Retype the entries below exactly, but begin at the line containing "Weitere Funktionen entdecken" and end at the last line.

-------- Records for processing --------

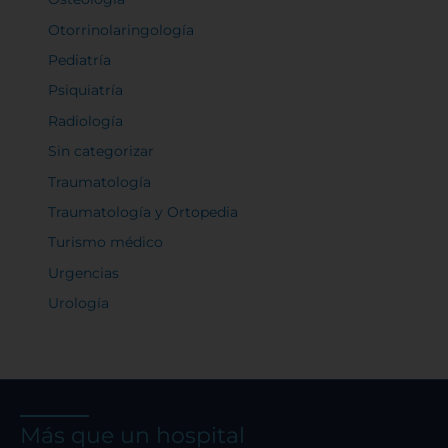
Otorrinolaringología
Pediatría
Psiquiatría
Radiología
Sin categorizar
Traumatología
Traumatología y Ortopedia
Turismo médico
Urgencias
Urología
Más que un hospital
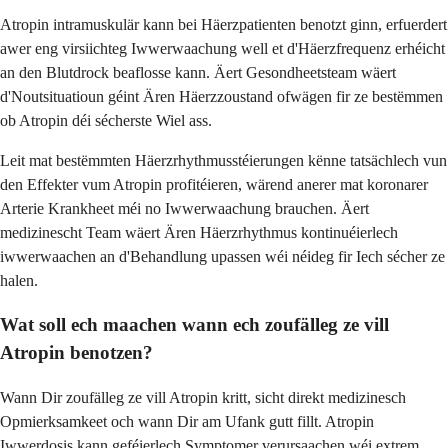
Atropin intramuskulär kann bei Häerzpatienten benotzt ginn, erfuerdert
awer eng virsiichteg Iwwerwaachung well et d'Häerzfrequenz erhéicht
an den Blutdrock beaflosse kann. Äert Gesondheetsteam wäert
d'Noutsituatioun géint Ären Häerzzoustand ofwägen fir ze bestëmmen
ob Atropin déi sécherste Wiel ass.
Leit mat bestëmmten Häerzrhythmusstéierungen kënne tatsächlech vun
den Effekter vum Atropin profitéieren, wärend anerer mat koronarer
Arterie Krankheet méi no Iwwerwaachung brauchen. Äert
medizinescht Team wäert Ären Häerzrhythmus kontinuéierlech
iwwerwaachen an d'Behandlung upassen wéi néideg fir Iech sécher ze
halen.
Wat soll ech maachen wann ech zoufälleg ze vill
Atropin benotzen?
Wann Dir zoufälleg ze vill Atropin kritt, sicht direkt medizinesch
Opmierksamkeet och wann Dir am Ufank gutt fillt. Atropin
Iwwerdosis kann geféierlech Symptomer verursaachen wéi extrem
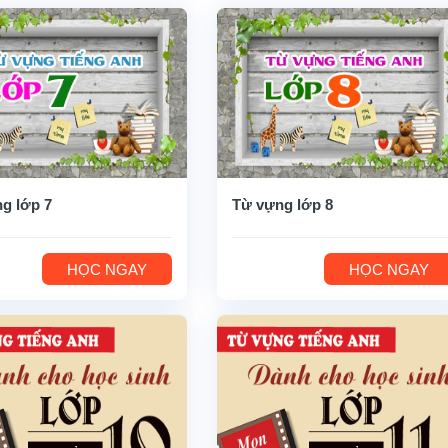
g lớp 7
Từ vựng lớp 8
HỌC NGAY
HỌC NGAY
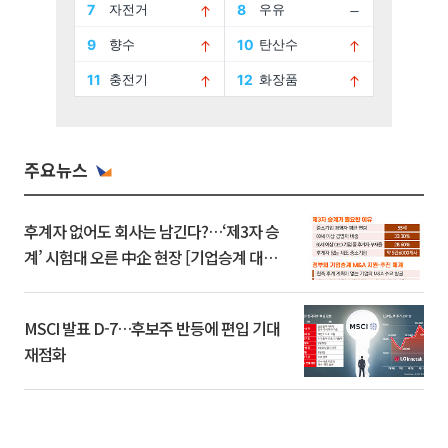
주요뉴스
후계자 없어도 회사는 남긴다?…‘제3자 승
계’ 시험대 오른 中企 현장 [기업승계 대전
환]
MSCI 발표 D-7…후보주 반등에 편입 기대
재점화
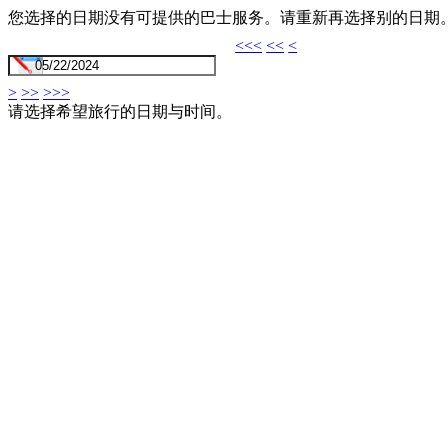
您选择的日期没有可提供的巴士服务。请重新再选择别的日期
<<<
<<
<
>
>>
>>>
请选择希望旅行的日期与时间。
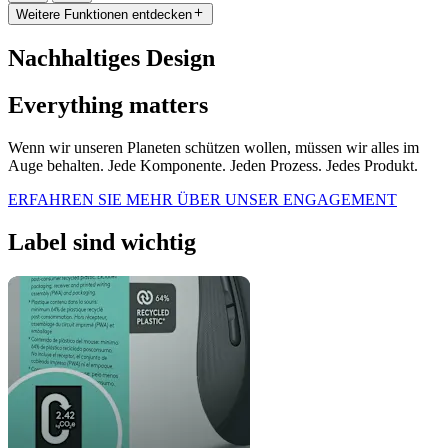
Weitere Funktionen entdecken
Nachhaltiges Design
Everything matters
Wenn wir unseren Planeten schützen wollen, müssen wir alles im
Auge behalten. Jede Komponente. Jeden Prozess. Jedes Produkt.
ERFAHREN SIE MEHR ÜBER UNSER ENGAGEMENT
Label sind wichtig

--------

• Output for this task
Weitere Funktionen entdecken
Nachhaltiges Design
Everything matters
Wenn wir unseren Planeten schützen wollen, müssen wir alles im
Auge behalten. Jede Komponente. Jeden Prozess. Jedes Produkt.
ERFAHREN SIE MEHR ÜBER UNSER ENGAGEMENT
Label sind wichtig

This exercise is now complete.